● What you need to do: Please repeat every entry exactly as given, apart from dropping the images.

Transcribed page contents
-------------------------

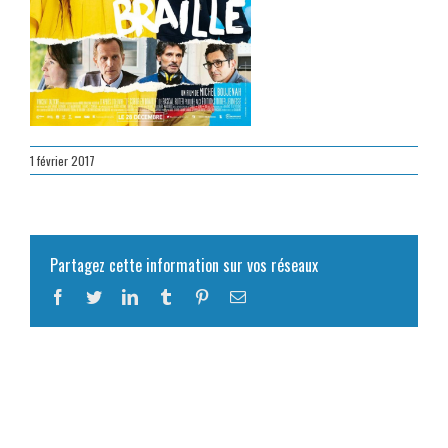
1 février 2017
Partagez cette information sur vos réseaux
Facebook
Twitter
LinkedIn
Tumblr
Pinterest
Email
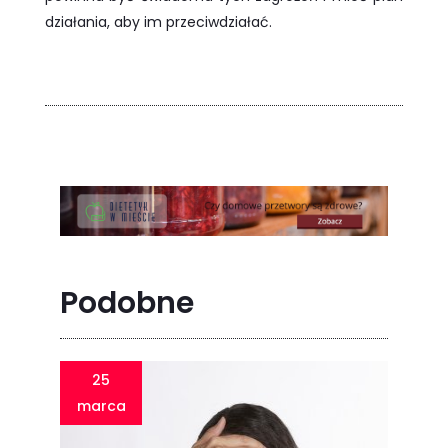
działania, aby im przeciwdziałać.
Podobne
25
marca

-------------------------

● Answer section:
1 février 2017
Partagez cette information sur vos réseaux
Facebook
Twitter
LinkedIn
Tumblr
Pinterest
Email
działania, aby im przeciwdziałać.
Podobne
25
marca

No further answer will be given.